DATA:
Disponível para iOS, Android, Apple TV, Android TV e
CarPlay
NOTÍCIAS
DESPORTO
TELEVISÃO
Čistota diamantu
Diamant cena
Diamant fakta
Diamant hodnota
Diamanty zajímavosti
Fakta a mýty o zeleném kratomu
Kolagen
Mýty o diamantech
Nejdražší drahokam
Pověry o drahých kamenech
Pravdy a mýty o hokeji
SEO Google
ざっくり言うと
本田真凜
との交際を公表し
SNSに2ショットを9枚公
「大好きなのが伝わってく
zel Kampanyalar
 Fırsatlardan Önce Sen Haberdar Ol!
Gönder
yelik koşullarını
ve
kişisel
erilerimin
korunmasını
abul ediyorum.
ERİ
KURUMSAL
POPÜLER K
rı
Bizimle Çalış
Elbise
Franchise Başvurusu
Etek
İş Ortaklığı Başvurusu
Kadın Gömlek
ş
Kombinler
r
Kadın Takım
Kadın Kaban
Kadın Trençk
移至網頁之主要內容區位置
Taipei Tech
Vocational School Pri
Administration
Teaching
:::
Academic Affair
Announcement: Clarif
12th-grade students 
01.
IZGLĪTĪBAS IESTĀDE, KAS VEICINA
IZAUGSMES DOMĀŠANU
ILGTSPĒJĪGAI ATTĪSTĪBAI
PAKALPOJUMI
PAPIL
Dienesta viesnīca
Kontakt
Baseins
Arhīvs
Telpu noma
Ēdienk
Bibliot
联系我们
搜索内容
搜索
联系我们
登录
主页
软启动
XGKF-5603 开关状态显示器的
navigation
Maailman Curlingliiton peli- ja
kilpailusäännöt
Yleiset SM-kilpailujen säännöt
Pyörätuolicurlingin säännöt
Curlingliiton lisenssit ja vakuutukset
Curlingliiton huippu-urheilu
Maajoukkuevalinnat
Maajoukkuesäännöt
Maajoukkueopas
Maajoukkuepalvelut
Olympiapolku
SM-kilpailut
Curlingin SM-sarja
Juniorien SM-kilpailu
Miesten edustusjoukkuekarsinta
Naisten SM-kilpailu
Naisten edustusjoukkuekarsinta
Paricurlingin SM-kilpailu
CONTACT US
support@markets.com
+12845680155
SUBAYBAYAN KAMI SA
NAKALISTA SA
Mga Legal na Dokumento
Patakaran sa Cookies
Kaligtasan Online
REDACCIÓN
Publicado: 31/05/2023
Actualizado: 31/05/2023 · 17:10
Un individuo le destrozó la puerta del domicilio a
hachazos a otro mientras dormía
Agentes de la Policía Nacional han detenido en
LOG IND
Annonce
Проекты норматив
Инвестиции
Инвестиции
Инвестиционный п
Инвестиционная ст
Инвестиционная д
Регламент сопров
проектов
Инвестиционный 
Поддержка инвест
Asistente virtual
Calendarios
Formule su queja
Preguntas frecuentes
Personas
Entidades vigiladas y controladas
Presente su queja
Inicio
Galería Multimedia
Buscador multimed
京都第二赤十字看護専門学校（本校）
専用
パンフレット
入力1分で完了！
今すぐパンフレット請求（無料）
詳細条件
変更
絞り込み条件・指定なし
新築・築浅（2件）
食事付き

WHAT IS REQUIRED: Output the records again in full. Keep every character as written.

WRITTEN RESPONSE:
Disponível para iOS, Android, Apple TV, Android TV e
CarPlay
NOTÍCIAS
DESPORTO
TELEVISÃO
Čistota diamantu
Diamant cena
Diamant fakta
Diamant hodnota
Diamanty zajímavosti
Fakta a mýty o zeleném kratomu
Kolagen
Mýty o diamantech
Nejdražší drahokam
Pověry o drahých kamenech
Pravdy a mýty o hokeji
SEO Google
ざっくり言うと
本田真凜
との交際を公表し
SNSに2ショットを9枚公
「大好きなのが伝わってく
zel Kampanyalar
 Fırsatlardan Önce Sen Haberdar Ol!
Gönder
yelik koşullarını
ve
kişisel
erilerimin
korunmasını
abul ediyorum.
ERİ
KURUMSAL
POPÜLER K
rı
Bizimle Çalış
Elbise
Franchise Başvurusu
Etek
İş Ortaklığı Başvurusu
Kadın Gömlek
ş
Kombinler
r
Kadın Takım
Kadın Kaban
Kadın Trençk
移至網頁之主要內容區位置
Taipei Tech
Vocational School Pri
Administration
Teaching
:::
Academic Affair
Announcement: Clarif
12th-grade students 
01.
IZGLĪTĪBAS IESTĀDE, KAS VEICINA
IZAUGSMES DOMĀŠANU
ILGTSPĒJĪGAI ATTĪSTĪBAI
PAKALPOJUMI
PAPIL
Dienesta viesnīca
Kontakt
Baseins
Arhīvs
Telpu noma
Ēdienk
Bibliot
联系我们
搜索内容
搜索
联系我们
登录
主页
软启动
XGKF-5603 开关状态显示器的
navigation
Maailman Curlingliiton peli- ja
kilpailusäännöt
Yleiset SM-kilpailujen säännöt
Pyörätuolicurlingin säännöt
Curlingliiton lisenssit ja vakuutukset
Curlingliiton huippu-urheilu
Maajoukkuevalinnat
Maajoukkuesäännöt
Maajoukkueopas
Maajoukkuepalvelut
Olympiapolku
SM-kilpailut
Curlingin SM-sarja
Juniorien SM-kilpailu
Miesten edustusjoukkuekarsinta
Naisten SM-kilpailu
Naisten edustusjoukkuekarsinta
Paricurlingin SM-kilpailu
CONTACT US
support@markets.com
+12845680155
SUBAYBAYAN KAMI SA
NAKALISTA SA
Mga Legal na Dokumento
Patakaran sa Cookies
Kaligtasan Online
REDACCIÓN
Publicado: 31/05/2023
Actualizado: 31/05/2023 · 17:10
Un individuo le destrozó la puerta del domicilio a
hachazos a otro mientras dormía
Agentes de la Policía Nacional han detenido en
LOG IND
Annonce
Проекты норматив
Инвестиции
Инвестиции
Инвестиционный п
Инвестиционная ст
Инвестиционная д
Регламент сопров
проектов
Инвестиционный 
Поддержка инвест
Asistente virtual
Calendarios
Formule su queja
Preguntas frecuentes
Personas
Entidades vigiladas y controladas
Presente su queja
Inicio
Galería Multimedia
Buscador multimed
京都第二赤十字看護専門学校（本校）
専用
パンフレット
入力1分で完了！
今すぐパンフレット請求（無料）
詳細条件
変更
絞り込み条件・指定なし
新築・築浅（2件）
食事付き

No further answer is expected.